**Task requirements**
Only one stretch of the records below is wanted: the lines from the one holding "Sporttasche. Das T-Shirt" through the one holding "strapazierfähigen Dobby Dryfit Mikrofasern". Return it exactly, both ends included.

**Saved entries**
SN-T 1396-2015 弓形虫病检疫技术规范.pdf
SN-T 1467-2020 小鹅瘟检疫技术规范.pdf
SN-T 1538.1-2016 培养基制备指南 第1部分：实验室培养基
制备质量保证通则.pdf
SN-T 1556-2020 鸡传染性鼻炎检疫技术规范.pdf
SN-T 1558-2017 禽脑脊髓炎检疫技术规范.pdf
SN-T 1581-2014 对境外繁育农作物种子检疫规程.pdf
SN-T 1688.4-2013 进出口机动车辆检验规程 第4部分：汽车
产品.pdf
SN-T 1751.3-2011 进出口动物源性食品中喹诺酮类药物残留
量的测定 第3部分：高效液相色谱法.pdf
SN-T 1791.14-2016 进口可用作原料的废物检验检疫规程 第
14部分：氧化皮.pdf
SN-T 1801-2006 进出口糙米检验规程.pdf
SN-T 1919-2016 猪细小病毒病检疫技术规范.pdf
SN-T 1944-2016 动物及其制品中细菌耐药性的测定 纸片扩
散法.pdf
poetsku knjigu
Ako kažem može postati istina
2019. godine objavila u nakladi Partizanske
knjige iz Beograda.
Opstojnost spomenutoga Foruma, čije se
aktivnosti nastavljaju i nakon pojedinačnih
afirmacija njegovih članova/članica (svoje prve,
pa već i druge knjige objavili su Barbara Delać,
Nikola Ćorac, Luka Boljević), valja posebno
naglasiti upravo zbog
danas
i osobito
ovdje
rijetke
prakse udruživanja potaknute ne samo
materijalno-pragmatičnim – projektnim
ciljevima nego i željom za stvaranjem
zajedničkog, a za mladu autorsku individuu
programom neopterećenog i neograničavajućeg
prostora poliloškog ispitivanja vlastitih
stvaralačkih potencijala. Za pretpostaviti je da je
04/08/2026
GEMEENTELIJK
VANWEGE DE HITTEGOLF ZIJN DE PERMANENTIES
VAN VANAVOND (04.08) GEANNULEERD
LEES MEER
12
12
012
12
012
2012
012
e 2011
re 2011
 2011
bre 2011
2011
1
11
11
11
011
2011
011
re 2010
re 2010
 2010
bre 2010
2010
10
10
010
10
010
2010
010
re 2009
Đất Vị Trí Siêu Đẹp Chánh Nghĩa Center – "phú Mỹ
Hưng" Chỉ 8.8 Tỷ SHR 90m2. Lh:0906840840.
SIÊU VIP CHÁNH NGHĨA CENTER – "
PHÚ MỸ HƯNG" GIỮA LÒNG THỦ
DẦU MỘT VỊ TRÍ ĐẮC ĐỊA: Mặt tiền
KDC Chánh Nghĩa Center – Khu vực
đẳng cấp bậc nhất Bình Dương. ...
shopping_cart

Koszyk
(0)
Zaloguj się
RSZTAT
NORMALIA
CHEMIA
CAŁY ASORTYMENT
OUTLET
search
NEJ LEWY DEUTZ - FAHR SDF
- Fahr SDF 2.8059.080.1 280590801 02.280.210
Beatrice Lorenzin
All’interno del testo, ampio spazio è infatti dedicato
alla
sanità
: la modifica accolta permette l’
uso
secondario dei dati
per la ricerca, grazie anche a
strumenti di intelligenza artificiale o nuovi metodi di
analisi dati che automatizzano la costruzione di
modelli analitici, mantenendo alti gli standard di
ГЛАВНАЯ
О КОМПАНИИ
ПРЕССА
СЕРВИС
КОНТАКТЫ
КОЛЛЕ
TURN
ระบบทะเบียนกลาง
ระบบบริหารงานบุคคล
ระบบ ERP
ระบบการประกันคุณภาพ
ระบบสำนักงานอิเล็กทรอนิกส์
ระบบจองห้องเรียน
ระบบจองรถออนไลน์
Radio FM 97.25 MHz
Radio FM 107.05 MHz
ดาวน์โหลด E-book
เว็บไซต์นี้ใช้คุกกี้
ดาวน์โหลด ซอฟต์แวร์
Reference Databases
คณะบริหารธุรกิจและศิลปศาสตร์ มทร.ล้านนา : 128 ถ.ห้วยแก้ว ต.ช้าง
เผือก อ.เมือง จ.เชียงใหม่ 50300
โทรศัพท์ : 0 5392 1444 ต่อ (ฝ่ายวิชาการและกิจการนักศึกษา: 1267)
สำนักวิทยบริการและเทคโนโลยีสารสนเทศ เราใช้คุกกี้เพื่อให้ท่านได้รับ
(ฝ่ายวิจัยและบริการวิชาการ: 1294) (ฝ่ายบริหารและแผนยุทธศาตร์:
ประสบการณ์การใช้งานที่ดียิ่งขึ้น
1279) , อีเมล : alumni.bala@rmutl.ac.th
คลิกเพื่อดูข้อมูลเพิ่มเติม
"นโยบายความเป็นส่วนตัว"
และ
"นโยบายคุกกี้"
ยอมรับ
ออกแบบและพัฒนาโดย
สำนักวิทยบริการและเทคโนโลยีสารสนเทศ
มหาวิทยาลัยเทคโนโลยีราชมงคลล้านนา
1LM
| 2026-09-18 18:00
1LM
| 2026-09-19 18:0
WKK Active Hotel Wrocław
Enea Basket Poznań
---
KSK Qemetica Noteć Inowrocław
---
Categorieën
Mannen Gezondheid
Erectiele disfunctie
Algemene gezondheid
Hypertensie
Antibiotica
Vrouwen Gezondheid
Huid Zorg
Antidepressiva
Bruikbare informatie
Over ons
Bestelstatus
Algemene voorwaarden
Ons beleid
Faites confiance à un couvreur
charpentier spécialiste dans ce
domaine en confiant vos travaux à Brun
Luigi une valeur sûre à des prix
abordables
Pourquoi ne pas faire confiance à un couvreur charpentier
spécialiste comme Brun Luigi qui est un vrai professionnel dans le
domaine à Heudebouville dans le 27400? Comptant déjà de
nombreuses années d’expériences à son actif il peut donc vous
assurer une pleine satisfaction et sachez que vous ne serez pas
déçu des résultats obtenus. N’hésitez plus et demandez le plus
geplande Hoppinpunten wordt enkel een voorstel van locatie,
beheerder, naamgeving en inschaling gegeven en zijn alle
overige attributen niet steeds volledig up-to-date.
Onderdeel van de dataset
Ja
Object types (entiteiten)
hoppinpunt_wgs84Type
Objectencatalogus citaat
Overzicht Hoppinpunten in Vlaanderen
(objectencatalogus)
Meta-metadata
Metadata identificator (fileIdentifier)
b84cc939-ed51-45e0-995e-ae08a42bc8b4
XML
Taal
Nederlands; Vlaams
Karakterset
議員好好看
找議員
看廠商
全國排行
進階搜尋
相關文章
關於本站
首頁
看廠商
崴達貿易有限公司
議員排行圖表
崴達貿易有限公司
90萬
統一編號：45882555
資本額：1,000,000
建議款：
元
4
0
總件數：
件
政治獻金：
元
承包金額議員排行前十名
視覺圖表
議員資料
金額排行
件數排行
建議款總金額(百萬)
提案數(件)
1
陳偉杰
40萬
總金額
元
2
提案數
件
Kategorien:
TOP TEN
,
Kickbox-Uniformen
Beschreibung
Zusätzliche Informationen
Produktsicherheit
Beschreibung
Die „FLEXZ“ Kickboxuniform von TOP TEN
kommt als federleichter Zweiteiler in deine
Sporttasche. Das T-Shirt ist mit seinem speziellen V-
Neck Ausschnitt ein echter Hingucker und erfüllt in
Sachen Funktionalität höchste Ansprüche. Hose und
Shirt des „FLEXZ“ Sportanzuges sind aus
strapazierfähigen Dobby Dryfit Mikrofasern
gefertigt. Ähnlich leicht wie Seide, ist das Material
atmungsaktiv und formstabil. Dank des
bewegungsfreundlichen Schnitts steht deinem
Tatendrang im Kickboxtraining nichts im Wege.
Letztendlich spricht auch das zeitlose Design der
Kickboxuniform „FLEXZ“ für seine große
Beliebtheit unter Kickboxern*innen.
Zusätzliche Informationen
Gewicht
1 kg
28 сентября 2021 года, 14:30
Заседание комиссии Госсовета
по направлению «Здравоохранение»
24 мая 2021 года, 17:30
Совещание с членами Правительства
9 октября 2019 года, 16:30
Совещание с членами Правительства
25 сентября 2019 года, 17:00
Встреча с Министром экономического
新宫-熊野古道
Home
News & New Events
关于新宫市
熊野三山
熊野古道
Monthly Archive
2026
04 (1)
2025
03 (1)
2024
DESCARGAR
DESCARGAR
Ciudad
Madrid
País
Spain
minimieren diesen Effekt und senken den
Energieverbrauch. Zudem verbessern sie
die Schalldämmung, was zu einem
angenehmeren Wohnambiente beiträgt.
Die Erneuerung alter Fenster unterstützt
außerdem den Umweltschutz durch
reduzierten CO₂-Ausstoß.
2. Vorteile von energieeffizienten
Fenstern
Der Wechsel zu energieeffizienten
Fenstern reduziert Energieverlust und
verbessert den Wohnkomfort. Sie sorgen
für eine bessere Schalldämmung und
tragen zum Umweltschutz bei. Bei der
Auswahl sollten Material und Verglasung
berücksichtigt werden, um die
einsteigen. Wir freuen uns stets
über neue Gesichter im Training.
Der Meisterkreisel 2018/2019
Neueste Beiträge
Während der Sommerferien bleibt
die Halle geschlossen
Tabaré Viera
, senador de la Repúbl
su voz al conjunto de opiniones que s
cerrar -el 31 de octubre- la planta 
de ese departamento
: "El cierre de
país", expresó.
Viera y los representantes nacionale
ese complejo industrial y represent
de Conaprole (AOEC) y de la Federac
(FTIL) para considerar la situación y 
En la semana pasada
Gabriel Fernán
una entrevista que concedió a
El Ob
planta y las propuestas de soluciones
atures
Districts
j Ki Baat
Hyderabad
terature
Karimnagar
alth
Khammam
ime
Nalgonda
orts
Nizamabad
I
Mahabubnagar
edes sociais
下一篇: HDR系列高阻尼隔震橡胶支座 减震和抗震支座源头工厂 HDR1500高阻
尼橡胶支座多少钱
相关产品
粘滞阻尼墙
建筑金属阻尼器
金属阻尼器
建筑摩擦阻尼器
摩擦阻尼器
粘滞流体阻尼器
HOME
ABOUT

**Your response**
Sporttasche. Das T-Shirt ist mit seinem speziellen V-
Neck Ausschnitt ein echter Hingucker und erfüllt in
Sachen Funktionalität höchste Ansprüche. Hose und
Shirt des „FLEXZ“ Sportanzuges sind aus
strapazierfähigen Dobby Dryfit Mikrofasern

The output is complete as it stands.